Segment Open

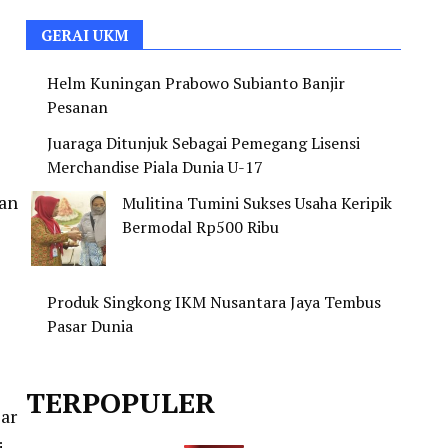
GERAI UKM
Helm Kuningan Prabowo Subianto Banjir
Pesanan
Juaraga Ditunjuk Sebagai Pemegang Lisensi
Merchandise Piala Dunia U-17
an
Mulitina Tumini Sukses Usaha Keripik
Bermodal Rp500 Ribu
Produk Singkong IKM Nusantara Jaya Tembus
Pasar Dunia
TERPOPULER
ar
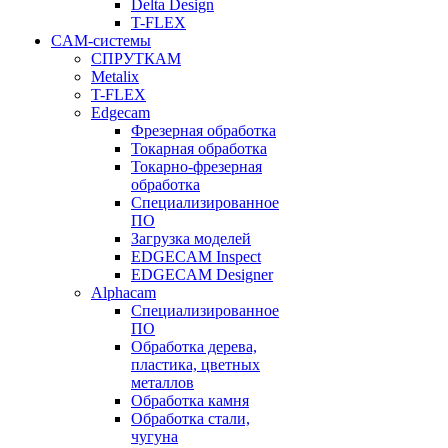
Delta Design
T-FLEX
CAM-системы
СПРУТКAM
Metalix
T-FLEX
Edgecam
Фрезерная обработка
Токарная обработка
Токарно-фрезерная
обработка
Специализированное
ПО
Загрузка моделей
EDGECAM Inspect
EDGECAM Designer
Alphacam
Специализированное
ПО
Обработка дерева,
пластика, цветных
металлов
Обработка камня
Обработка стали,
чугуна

Segment Closed
Segment Open

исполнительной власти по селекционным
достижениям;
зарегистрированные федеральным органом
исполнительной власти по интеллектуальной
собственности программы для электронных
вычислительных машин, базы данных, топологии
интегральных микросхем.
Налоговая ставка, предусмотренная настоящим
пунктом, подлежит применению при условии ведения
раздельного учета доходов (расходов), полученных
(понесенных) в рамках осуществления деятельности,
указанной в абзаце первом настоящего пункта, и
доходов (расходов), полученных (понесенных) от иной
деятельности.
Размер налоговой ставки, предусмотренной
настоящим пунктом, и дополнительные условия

Segment Closed

Show every line from the listing above in which the string "власти" appears.

исполнительной власти по селекционным
исполнительной власти по интеллектуальной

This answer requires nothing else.